Each year, one Upper School advisory typically devotes its quarterly community service days to helping UMD with whatever projects are on hand — usually stocking food pantry shelves or sorting clothing donations. Last year, Dr. Harry Thomas' advisees were assigned to UMD, where they were asked to help assemble hygiene kits — plastic bags filled with travel-sized toothpaste, toothbrushes, deodorant and the like — for distribution to people who are homeless.
"That just helped knock me out of my me-me-me-me-me [mentality]," said Thomas, who teaches English in the Upper School. "... If I run out of deodorant, it's a pain. I have to get in my car, go to the store, use money that I have in my bank account to buy more. It's an aggravation. But I can get more. For the people receiving these kits, that's not the case."
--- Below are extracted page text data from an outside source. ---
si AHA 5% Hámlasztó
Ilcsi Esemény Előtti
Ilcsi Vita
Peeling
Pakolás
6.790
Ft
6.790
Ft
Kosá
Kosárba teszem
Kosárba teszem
So "struck by the need," Thomas reached out to Upper School community service director Anne McNamara to talk about deepening DA's service through UMD. They decided to help students establish a new UMD Club at the Upper School, with Thomas and Upper School science teacher Meg McNall serving as advisors, and students' interest and commitment has been strong this year. Club members typically take on one project per month, from sorting clothing or stocking pantry shelves, to organizing the recent food drive, to volunteering at Empty Bowls, UMD's big yearly fundraiser.
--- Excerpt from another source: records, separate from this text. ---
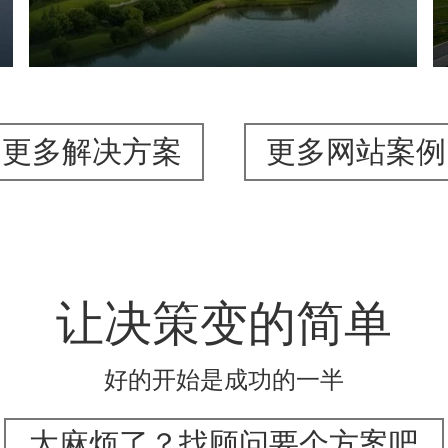
智能步道
AR太极
智能大数据平台
更多解决方案
更多网站案例
让决策变的简单
好的开始是成功的一半
太麻烦了？找顾问要个方案吧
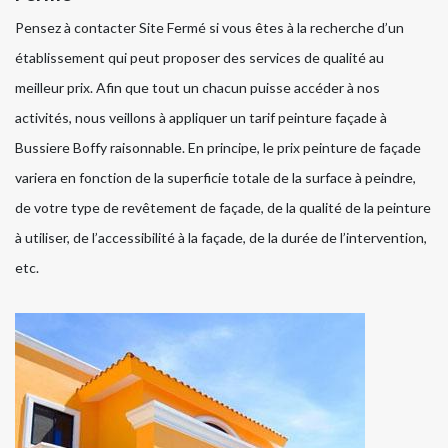
Pensez à contacter Site Fermé si vous êtes à la recherche d’un
établissement qui peut proposer des services de qualité au
meilleur prix. Afin que tout un chacun puisse accéder à nos
activités, nous veillons à appliquer un tarif peinture façade à
Bussiere Boffy raisonnable. En principe, le prix peinture de façade
variera en fonction de la superficie totale de la surface à peindre,
de votre type de revêtement de façade, de la qualité de la peinture
à utiliser, de l’accessibilité à la façade, de la durée de l’intervention,
etc.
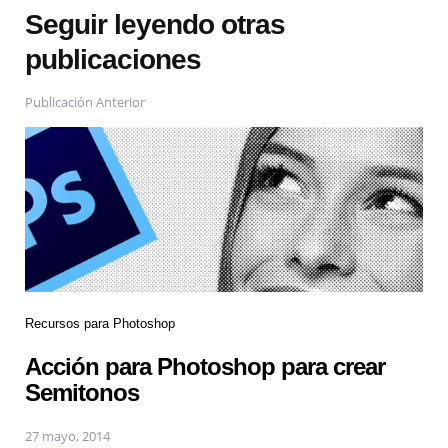
Seguir leyendo otras
publicaciones
Publicación Anterior
Recursos para Photoshop
Acción para Photoshop para crear
Semitonos
27 mayo, 2014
The most memorable experience with UMD for many club members has also been the most personal. Just before Christmas, each DA student was paired with a child living with his or her family in the UMD shelter, and together, they selected and wrapped holiday gifts from a "Parent Shop" of donated items for the children's parents.
"They were just so ecstatic about everything," recalled junior Ellie George. "My little girl wanted to give her mom a present on that day. So after we picked out her gifts, we cut up little heart shapes, and put them in a box and gave them to her mom. And that was her little mini present before Christmas. It was like getting to spend a day with a baby sister."
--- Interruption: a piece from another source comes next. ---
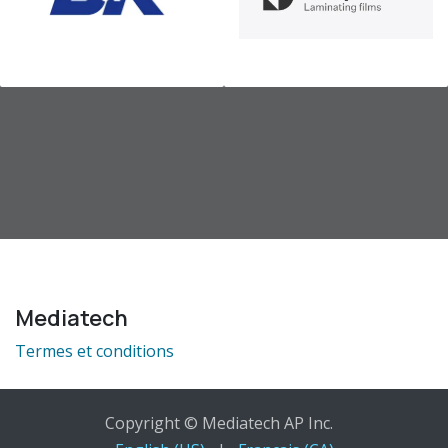
Mediatech
Termes et conditions
Copyright © Mediatech AP Inc.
Fellow junior Isaac Arocha was paired with someone closer to his own age, a 15-year-old boy. Initially, Arocha was disappointed since he'd hoped to spend time with a younger child, but the pairing turned out to be a great match: "We could have substantive conversations about what was going on," he said.
Junior Liza Aldridge sees her volunteerism with UMD as helping to fulfill her responsibility to be a good neighbor.
"It's just seeing people in our community who are our neighbors and knowing that if I were in that situation, I'd want someone to do the same for me, to help me out," she said. "The things that we've done there are really personal. We get to know the people and see the difference we can make."
That's how McNamara hopes all students experience community service — as helping to lift their neighbors up, not reaching a hand down.
"I think about it more as being a part of a community, a civic engagement. When we help people who are down on their luck, that raises the whole community, it makes all of us better," she said. "We are joining with them to bring their lives up and give them a break and help them get on their feet."
Middle School language arts teacher Ben Michelman, who serves on UMD's community engagement board and is a frequent volunteer, is committed to making community service a mutual exchange for students. Before the Middle School's October community service day, he asked each student in his eighth-grade advisory to bring in a piece of clothing to donate, and then to write a fictionalized story or poem about the article of clothing to be tucked into the item's pocket. With luck, the next owner of the clothing would find the story.
It wasn't much later when an UMD client felt a little something in the pocket of a white sweater she'd selected and went running to find Jackson. "Someone left this in their pocket, and they're going to want it back!" she recalled the client exclaiming.
With Caroline Sapir's story tucked inside, the sweater was no longer just a sweater. It had become so much more — a source of hope.
"... this sweater has been through a lot. It all started in a boutique in Montclair, New Jersey and since then it has been watching memories in the making [as] each and every handmade stitch of cotton is filled with captivating memories. The sweater now needs to begin a new life with a new owner, which is you. I hope you will make many memories with this sweater. It is now your turn to fill the stitches."